Secara umum, tingginya level PCB yang masuk ke dalam lingkungan perairan
tidak hanya berpengaruh terhadap biotanya saja, namun berdampak pada kondisi
ekologis lingkungan akuatik tersebut. Mekanisme biologis untuk mengeliminir
xenobiotik yang lipofilik, seperti PCB ini dapat dilakukan dengan mengkonversi
senyawa tersebut menjadi lebih larut dalam air, sehingga dapat diekskresikan oleh
biota yang ada (Islami,2015).

16
BAB III
PENUTUP

3.1. KESIMPULAN
Dari berbagai uraian di atas kami dapat menarik kesimpulan sebagai berikut :
1. Dioksin merupakan kelompok zat-zat berbahaya yang termasuk ke dalam
golongan senyawa CDD, CDF dan PCB. Terdapat ratusan senyawa yang
termasuk dioksin, salah satunya adalah TCDD yang dikenal paling beracun.
2. Dioksin dihasilkan dari pembakaran dan menghasilkan senyawa kimia
berbahaya yang bersifat karsinogenik. Dioksin bersifat persisten dan tersebar
di lingungan dalam konsentrasi yang rendah. Hal ini bisa meningkatkan resiko
terkena kanker dan efek lainnya terhadap binatang dan manusia.
3. Dioksin mempunyai struktur kimia yang sangat stabil dan bersifat lipofilik,
yaitu tidak mudah larut dalam air tetapi mudah larut dalam lemak.jika dioksin
berada di udara, maka akan terhirup oleh manusia dan masuk ke dalam sistem
pernafasan. Resiko bagi manusia yang paling besar adalah jika dioksin
mengendap dalam tubuh manusia. Dioksin dapat menimbulan kanker dan
bertindak sebagai pengacau hormon.
4. PBC (Polychlorinated biphenyl) merupakan salah satu komponen kimia
organik sintetik terklorinasi dengan biphenyl sebagai unit dasar strukturnya.
Senyawa ini umumnya digunakan untuk isolator pada transformer listrik,
maupun sebagai zat aditif untuk industri plastik, dan cat.
5. PCB tidak termasuk dalam golongan pestisida, namun tergolong pencemar
organoklorin utama yang ada di lingkungan terkait penggunaannya yang luas,
dan senyawa tersebut sulit terdegradasi.
6. PCB dapat masuk ke air melalui pestisida yang mengandung PCB. Akhirnya
PCB akan terakumulasi di perairan dari berbagai sumber, seperti aliran sungai,
buangan limbah, maupun dari run off daerah urban.

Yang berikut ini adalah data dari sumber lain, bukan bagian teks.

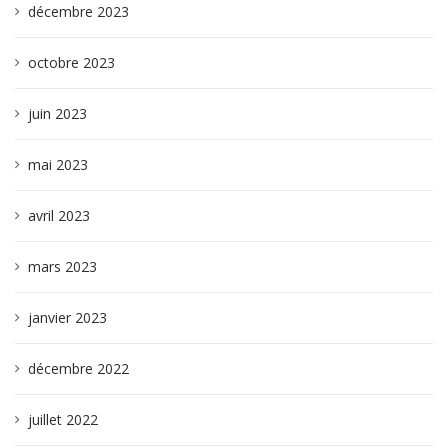
décembre 2023
octobre 2023
juin 2023
mai 2023
avril 2023
mars 2023
janvier 2023
décembre 2022
juillet 2022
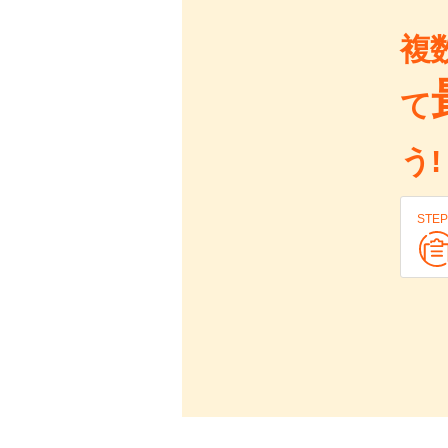
複
て
う!
STEP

Hal ini didukung dengan
sifatnya yang lipofilik dan sangat resisten atau sulit terdegradasi, sehingga
mempengaruhi biota yang ada di dalam lingkungan tersebut.

17
3.2 SARAN

1. Untuk menekan laju pertumbuhan senyawa dioksin di udara, khususnya dari


pembakaran sampah di perkotaan, maka perlu dilakukan pengendalian sampah
secara terpadu. Pertama harus diberikan kesadaran pada masyarakat untuk
dapat memisahkan sampah, terutama sampah plastik. Sampah-sampah plastik
yang susah terdegradasi harus dikumpulkan dan jangan dibakar begitu saja
karena berpotensi untuk menghasilkan dioksin. Belum banyak pula yang
menyadari bahwa insinerator atau pembakaran sampah di rumah sakit
merupakan penghasil dioksin yang sangat berbahaya.
2. Untuk menekan pencemaran PCB di air adalah yang pertama melakukan
pemantauan terhadap konsentrasi PCB dan pestisida organoklorin pada sungai
yang menjadi perioritas pemlihan (air, sedimen, dan indikator biologis).
Kedua, Meningkatkan kapasitas (laboratorium) dinas lingkungan hidup
provinsi sehingga dapat melakukan pemantauan PCB dan organoklorin.
Ketiga, melakukan koordinasi dengan kementrian terkait dalam rangka
pengendalian pencemaran PCB dan pestisida organoklorin.